是否可以比较XACML策略中的属性？

Question

The following rule says subjects with role "acme_manager" can perform any action on the resource "/acme/widgets":

<Rule Effect="Permit" RuleId="PermitRule">
      <Condition>
         <Apply FunctionId="urn:oasis:names:tc:xacml:1.0:function:and">
            <Apply FunctionId="urn:oasis:names:tc:xacml:1.0:function:string-is-in">
               <AttributeValue DataType="http://www.w3.org/2001/XMLSchema#string">/acme/widgets</AttributeValue>
               <AttributeDesignator AttributeId="urn:oasis:names:tc:xacml:1.0:resource:resource-id" Category="urn:oasis:names:tc:xacml:3.0:attribute-category:resource" DataType="http://www.w3.org/2001/XMLSchema#string" MustBePresent="true"/>
            </Apply>
            <Apply FunctionId="urn:oasis:names:tc:xacml:1.0:function:string-is-in">
               <AttributeValue DataType="http://www.w3.org/2001/XMLSchema#string">acme_manager</AttributeValue>
               <AttributeDesignator AttributeId="http://wso2.org/claims/role" Category="urn:oasis:names:tc:xacml:1.0:subject-category:access-subject" DataType="http://www.w3.org/2001/XMLSchema#string" MustBePresent="true"/>
            </Apply>
         </Apply>
      </Condition>
   </Rule>

Would it be possible to create a more dynamic rule that says something like: "subjects with the role X_manager can perform any action on the resource /Y/widgets, if X equals Y"

So I could use the same policy to enforce:

• foo_manager ... /foo/widgets
• bar_manager ... /bar/widgets
• baz_manager ... /baz/widgets
• etc.

without creating multiple, similar policies.

Answer 1

Yes of course, this is in fact one of the key benefits of XACML over other authorization frameworks and definitely over RBAC.

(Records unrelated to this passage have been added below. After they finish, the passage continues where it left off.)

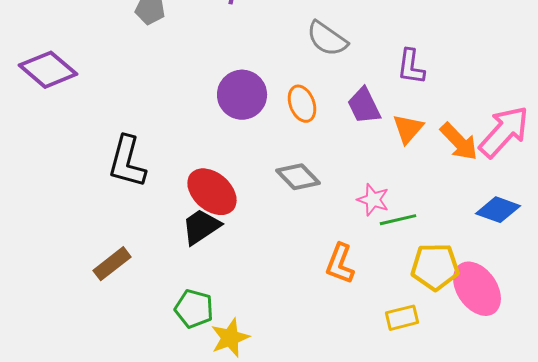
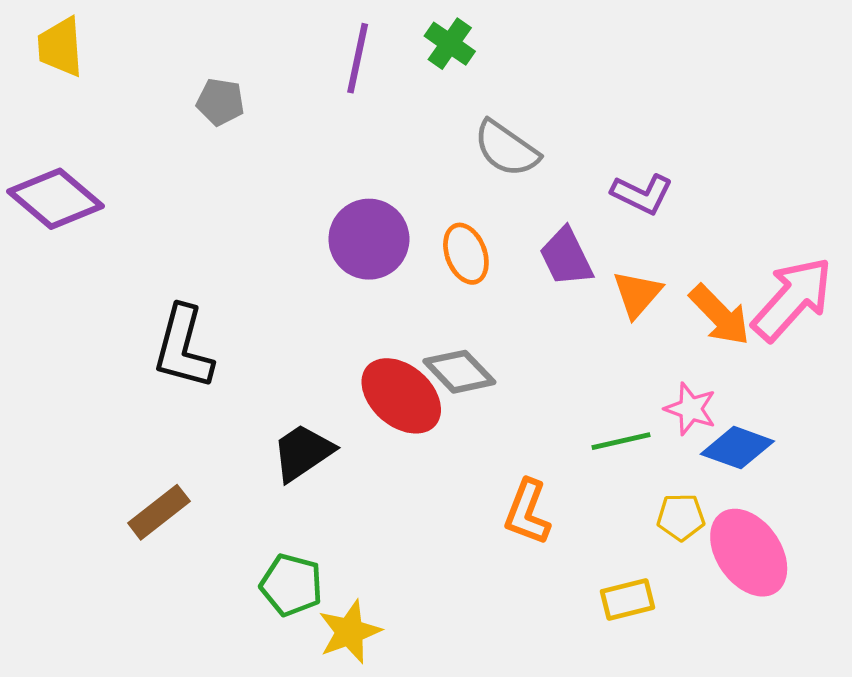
purple L-shape: (411, 67) -> (642, 194), turned -72
red ellipse: (212, 192) -> (401, 396), moved
pink star: (373, 200) -> (691, 409), moved
blue diamond: (498, 210) -> (737, 448), moved
yellow pentagon: (435, 267) -> (681, 517), size x0.6

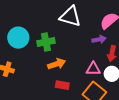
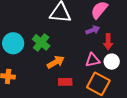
green cross: (46, 42) -> (41, 42), turned -30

In XACML, there are 2 elements you can use to define the applicability of the authorization. These are:

• XACML targets
  • targets exist in Policy Set elements, Policy elements, and Rule elements.
  • targets are for simple matching between an attribute and a value eg role=="manager"
• XACML conditions : conditions exist in Rule elements only.
  • conditions are for any type of matching including the one you are looking for. With conditions, you can compare any number of attributes eg userDepartment==resourceDepartment.

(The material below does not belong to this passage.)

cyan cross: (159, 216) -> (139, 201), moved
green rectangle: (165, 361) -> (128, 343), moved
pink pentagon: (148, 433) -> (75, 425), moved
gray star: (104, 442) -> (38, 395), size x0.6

I recommend you use ALFA to write your policies. It's much easier than plain old XACML. ALFA is a free tool developed by Axiomatics (disclaimer: I work for Axiomatics). It is also in the process of being standardized at the OASIS XACML Technical Committee.

Answer 2

I think there're 2 ways to do this:

1. Define two "VariableDefinition"s in your policy: one to get the part before the underscore character, the other to get the the part between the last two slash character. [i wonder if XACML's core spec has defined such function] then you can use the two "VariableDefinition"s under the "Rule". then use a standart string-equal function to compare them.

2. just define a new function of your own, and add that to your FunctionFactory that your PDP uses. These two approach is the same, your need to apply a specified funtion on some attribute instead of using the raw attributevalue directly.